To make sure everything is all right, I have checked several things. Among them, I have checked flourishlib and found a few suspect parts:
There is an fUTF8 class, which does not seem to support utf8mb4
At fDatabase I am quoting some findings:
if ($this->connection && function_exists('mysql_set_charset') && !mysql_set_charset('utf8', $this->connection)) { throw new fConnectivityException( 'There was an error setting the database connection to use UTF-8' ); } //... // Make MySQL act more strict and use UTF-8 if ($this->type == 'mysql') { $this->execute("SET SQL_MODE = 'REAL_AS_FLOAT,PIPES_AS_CONCAT,ANSI_QUOTES,IGNORE_SPACE'"); $this->execute("SET NAMES 'utf8'"); $this->execute("SET CHARACTER SET utf8"); }
At fSQLSchemaTranslation I can see this:
$sql = preg_replace('#\)\s*;?\s*$#D', ')ENGINE=InnoDB, CHARACTER SET utf8', $sql);
I have the suspicion that flourishlib will not support our quest of making a few columns of a few table have a character encoding of utf8mb4. I wonder whether we can upgrade something somehow to make this support. As a worst-case scenario, we can override every textual occurrence of utf8 to utf8mb4. However, that would be a very ugly hack and we wonder whether there is a better solution. Should we make this hack or is there a more orthodox approach?
回答1:
I have resolved the issue. I have altered the tables where I wanted to support emojis by changing the column character set and collation, like this:
ALTER TABLE table_name CHANGE column_name column_name text CHARACTER SET utf8mb4 COLLATE utf8mb4_unicode_ci;
After that, I had to make a few ugly hacks to make flourishlib able to support emojis.
fDatabase.php:
line 685:
if ($this->connection && function_exists('mysql_set_charset') && !mysql_set_charset('utf8mb4', $this->connection)) {
throw new fConnectivityException(
'There was an error setting the database connection to use UTF-8'
);
}
line 717 stays the same, everything crashes if this line is changed:
if ($this->connection && function_exists('mysqli_set_charset') && !mysqli_set_charset($this->connection, 'utf8')) {
line 800:
// Make MySQL act more strict and use UTF-8
if ($this->type == 'mysql') {
$this->execute("SET SQL_MODE = 'REAL_AS_FLOAT,PIPES_AS_CONCAT,ANSI_QUOTES,IGNORE_SPACE'");
$this->execute("SET NAMES 'utf8mb4'");
$this->execute("SET CHARACTER SET utf8mb4");
}
fSQLSchemaTranslation.php:
line 1554:
$sql = preg_replace('#\)\s*;?\s*$#D', ')ENGINE=InnoDB, CHARACTER SET utf8mb4', $sql);
fXML.php:
line 403:
if (preg_replace('#[^a-z0-9]#', '', strtolower($encoding)) == 'utf8mb4') {
// Remove the UTF-8 BOM if present
$xml = preg_replace("#^\xEF\xBB\xBF#", '', $xml);
fCore::startErrorCapture(E_NOTICE);
$cleaned = self::iconv('UTF-8', 'UTF-8', $xml);
if ($cleaned != $xml) {
$xml = self::iconv('Windows-1252', 'UTF-8', $xml);
}
fCore::stopErrorCapture();
}
and finally, when there are modifications for any of the columns affected, I execute this:
App::db()->query("set names 'utf8mb4'");
which, essentially triggers the ->query()
execution of an fDatabase
object.
回答2:
increase the database's size with 33%.
Not true. English letters still take 1 byte each. What you gain with utf8mb4 is the ability to store emoji and some Chinese characters.

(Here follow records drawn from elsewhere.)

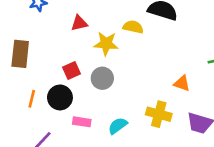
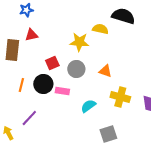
red triangle: (79, 23) -> (31, 35), moved
orange triangle: (182, 83) -> (105, 71), moved
pink rectangle: (82, 122) -> (62, 91), moved

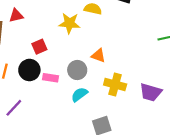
gray circle: (76, 69) -> (77, 70), moved

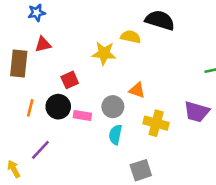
purple trapezoid: (151, 92) -> (197, 112), moved
cyan semicircle: (79, 94) -> (115, 135), turned -42

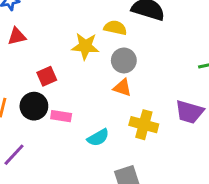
gray circle: (113, 107) -> (124, 60), moved
cyan semicircle: (115, 135) -> (98, 138), turned -132

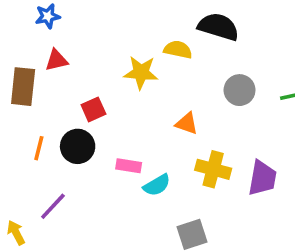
gray circle: (124, 60) -> (240, 90), moved
purple trapezoid: (189, 112) -> (262, 178), moved, turned -96
pink rectangle: (61, 116) -> (129, 166), moved

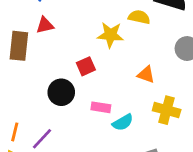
red square: (93, 109) -> (86, 66), moved
orange line: (39, 148) -> (15, 132), moved

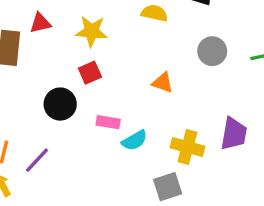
yellow star: (110, 35) -> (92, 31), moved
yellow cross: (167, 110) -> (187, 147), moved

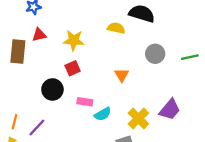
orange triangle: (163, 83) -> (122, 75), turned 40
purple trapezoid: (234, 134) -> (170, 110), turned 30
yellow cross: (187, 147) -> (138, 118), turned 30

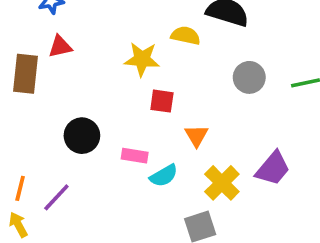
yellow star: (74, 40) -> (142, 59), moved
red square: (73, 68) -> (162, 101), moved, turned 32
orange triangle: (122, 75) -> (196, 136), moved

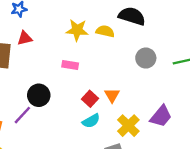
yellow star: (142, 59) -> (77, 30), moved
red square: (162, 101) -> (90, 99), moved, turned 35
pink rectangle: (135, 156) -> (70, 65), moved
purple line: (56, 197) -> (22, 115), moved

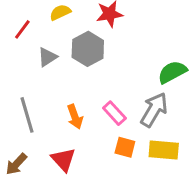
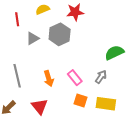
red line: (22, 29) -> (17, 19), turned -48
gray arrow: (154, 110) -> (101, 77), size x0.6

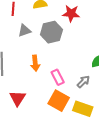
orange arrow: (49, 79) -> (35, 63), moved
orange square: (80, 100) -> (59, 101), size x1.5

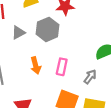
pink rectangle: (58, 77) -> (62, 67), moved, turned 49

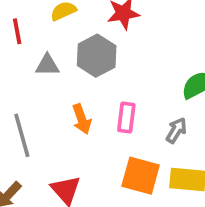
gray triangle: (18, 33) -> (47, 65), turned 32

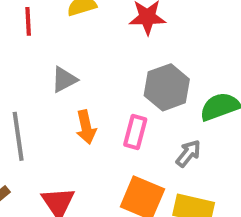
gray hexagon: (97, 56) -> (167, 87), moved
gray triangle: (47, 65) -> (64, 80), moved, turned -35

You shouldn't need to ALTER ... CHANGE
the columns. Except that you probably had a canned VARCHAR(255)
which has issues. Don't simply switch to 191, switch to a 'reasonable' number for each column. Or do nothing. The 191 comes only from an INDEX
limitation. You are no indexing every column, are you?
fUTF8 class, which does not seem to support
Complain to flourishlib. Or abandon it. (Too many questions in these forums are complaints about inadequate 3rd party packages, not MySQL, itself.)
You might be able to change to utf8mb4 in MySQL and let flourishlib be oblivious to the change. Technically speaking, MySQL's utf8mb4 matches the rest of the world's concept of utf8; MySQL's utf8 is an incomplete implementation.
$this->execute("SET NAMES 'utf8'");
If you can see this code, you can change it.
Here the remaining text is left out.